India, Asia’s third-largest economy is grappling with unemployment and inflation!

India is facing economic turmoil in the wake of the coronavirus pandemic, with many people out of work and prices rising. Economists say there is little sign of relief on the horizon. Inflation has also breached the upper tolerance level of the medium-term inflation target of 4% within a band of +/- 2% set by the Reserve Bank of India (RBI).
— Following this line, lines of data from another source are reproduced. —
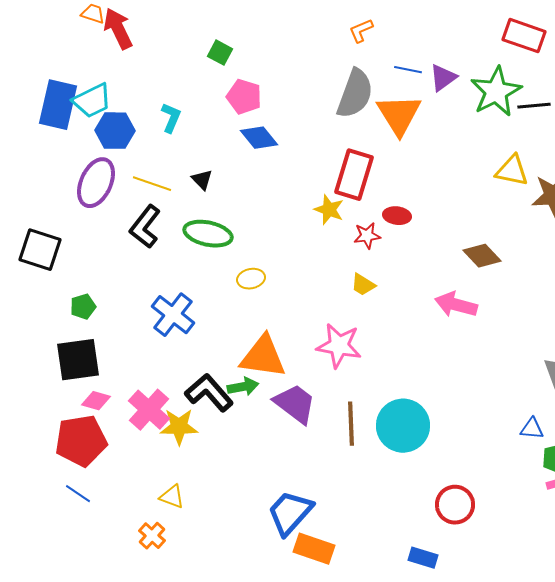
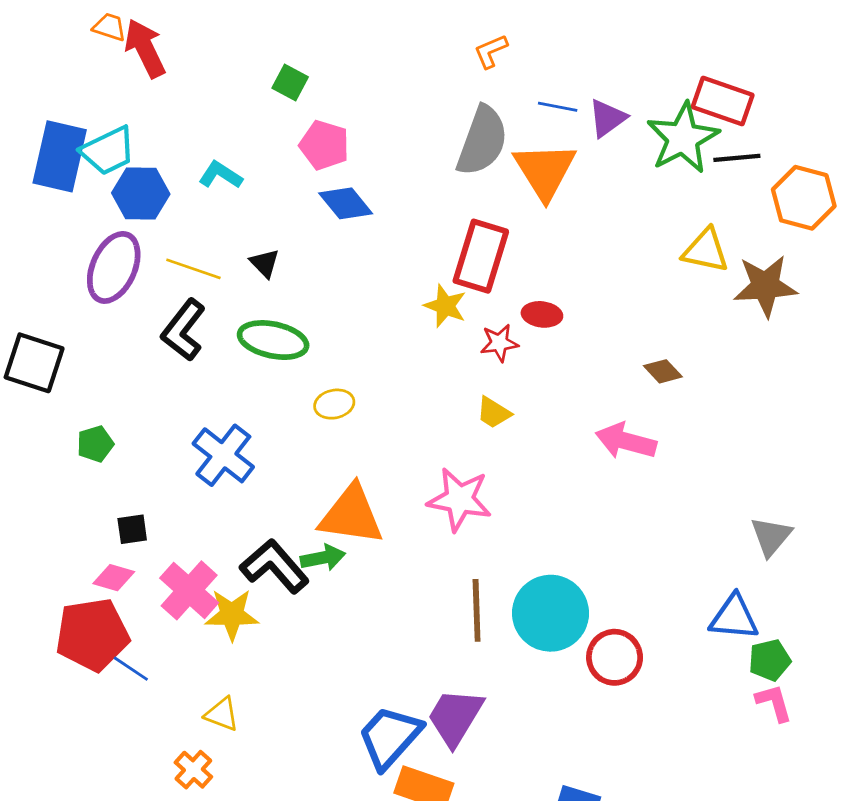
red rectangle: (524, 36) -> (723, 101), moved
cyan L-shape: (171, 118) -> (220, 175), turned -80
brown diamond: (482, 256) -> (663, 371), size x0.7
black square: (78, 360) -> (132, 529), moved, size x0.5
purple trapezoid: (295, 404) -> (455, 717), moved, turned -96
blue triangle: (532, 429) -> (734, 617), size x1.5
blue line: (78, 494) -> (131, 669), moved
red circle: (455, 505) -> (615, 657), moved

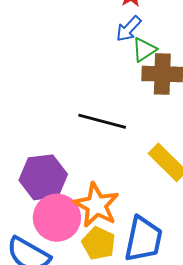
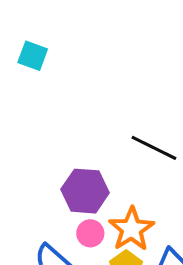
pink circle: (57, 218) -> (90, 233), size x0.6

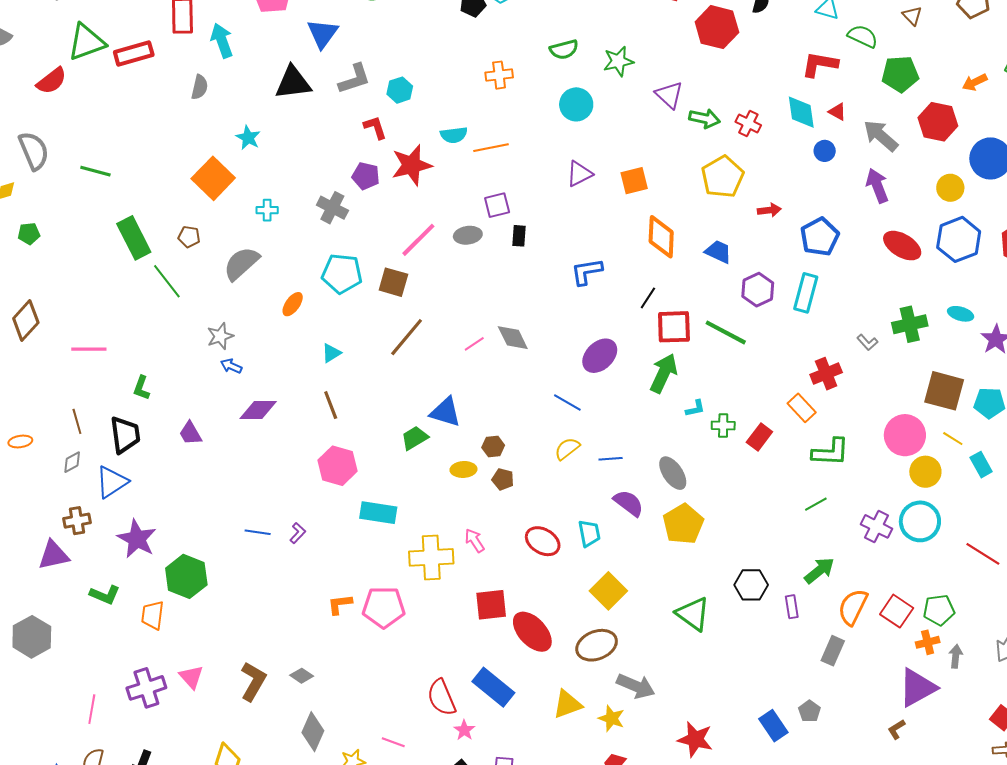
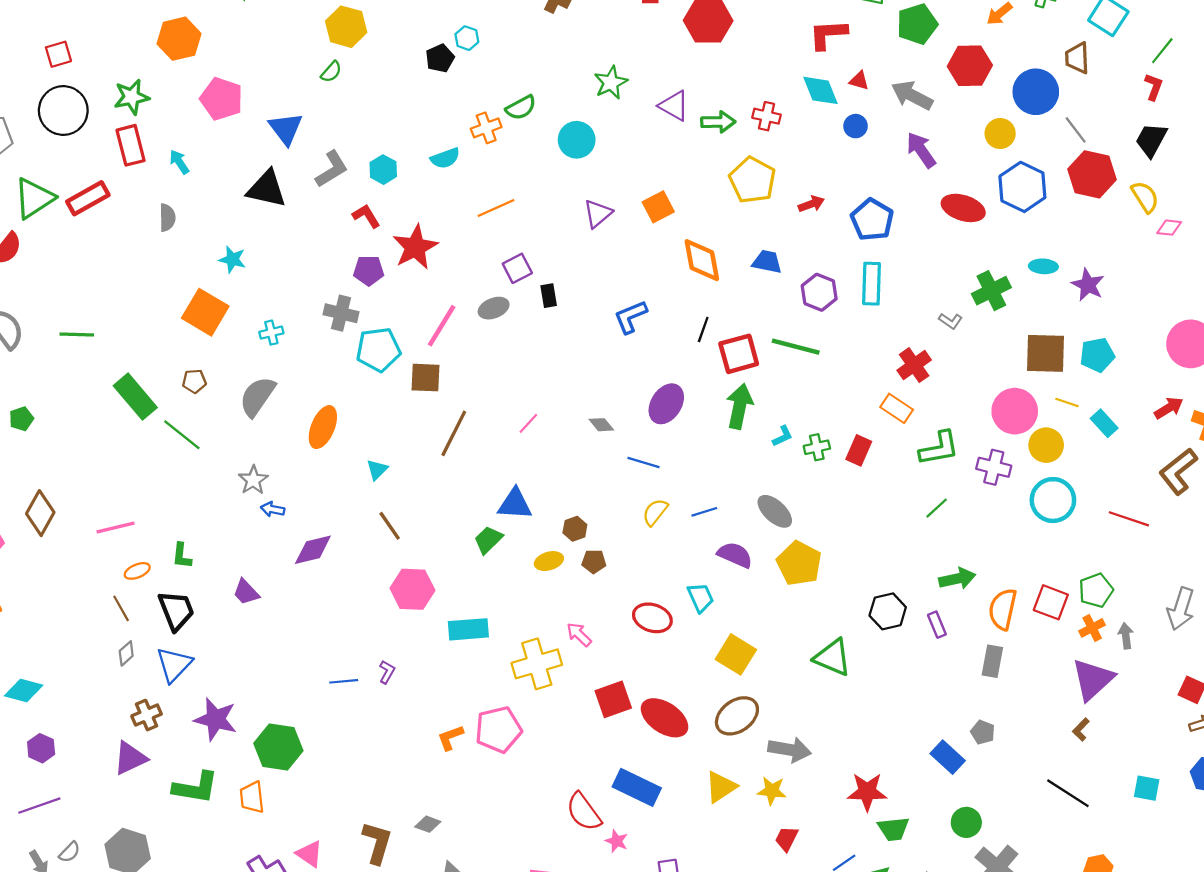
cyan arrow: (222, 41) -> (179, 162), size x0.7
green semicircle: (564, 49) -> (521, 108), moved
black triangle: (293, 83) -> (267, 189), turned 33
cyan semicircle: (454, 135) -> (445, 158), moved
cyan pentagon: (342, 274) -> (378, 350), moved
orange ellipse: (293, 304) -> (323, 427), size x1.5
gray diamond: (513, 338) -> (601, 425), moved, size x0.7
orange ellipse: (20, 442) -> (137, 571), moved
purple cross: (877, 526) -> (994, 467), moved
green arrow: (819, 571) -> (957, 579), turned 40
green L-shape: (105, 595) -> (195, 788), size x1.4

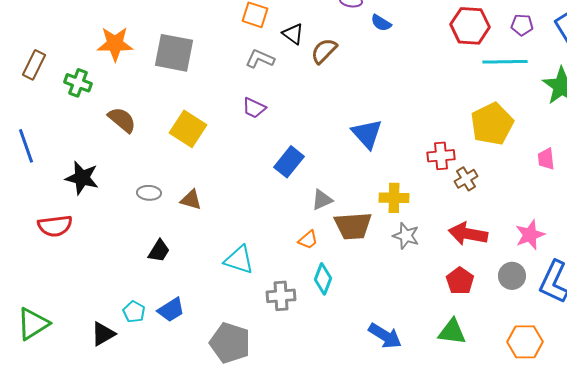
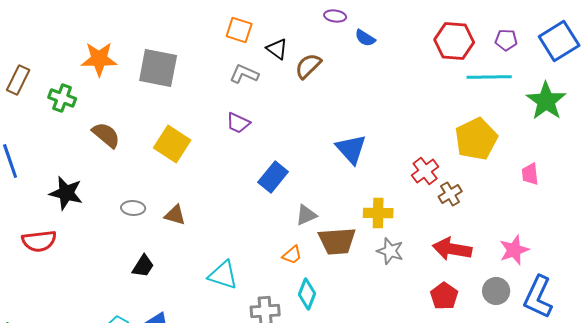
red cross: (441, 156) -> (425, 171), turned -32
High inflation has come on the back of higher food and beverage prices. Data analysis shows food and beverages contributed 43% to inflation year on year and 198% month-on-month. Food inflation has jumped to a 14-month high of 5.43%, spelling a disaster for the common man. High food inflation means the buck is being passed on to the ‘aam admin and he has to sell more for food.

Explaining how other factors are impacting inflation, Rupa RegeNitsure, group chief economist at L&T Financial Holdings said, “Rise in Brent crude prices triggered by the geopolitical tensions and the depreciating rupee are fanning inflation.”

Asia’s third-largest economy is grappling with persistently high unemployment and inflation, which has been running above the top of the Reserve Bank of India’s tolerance band all year and is set to do so for the rest of 2022.

Growth this quarter is predicted to slow sharply to an annual 6.2% from a median forecast of 15.2% in Q2, supported mainly by statistical comparisons with a year ago rather than new momentum, before decelerating further to 4.5% in October-December.

The median expectation for 2022 growth was 7.2%, according to an Aug. 22-26 Reuters poll, but economists said that the solid growth rate masks how rapidly the economy was expected to slow in the coming months.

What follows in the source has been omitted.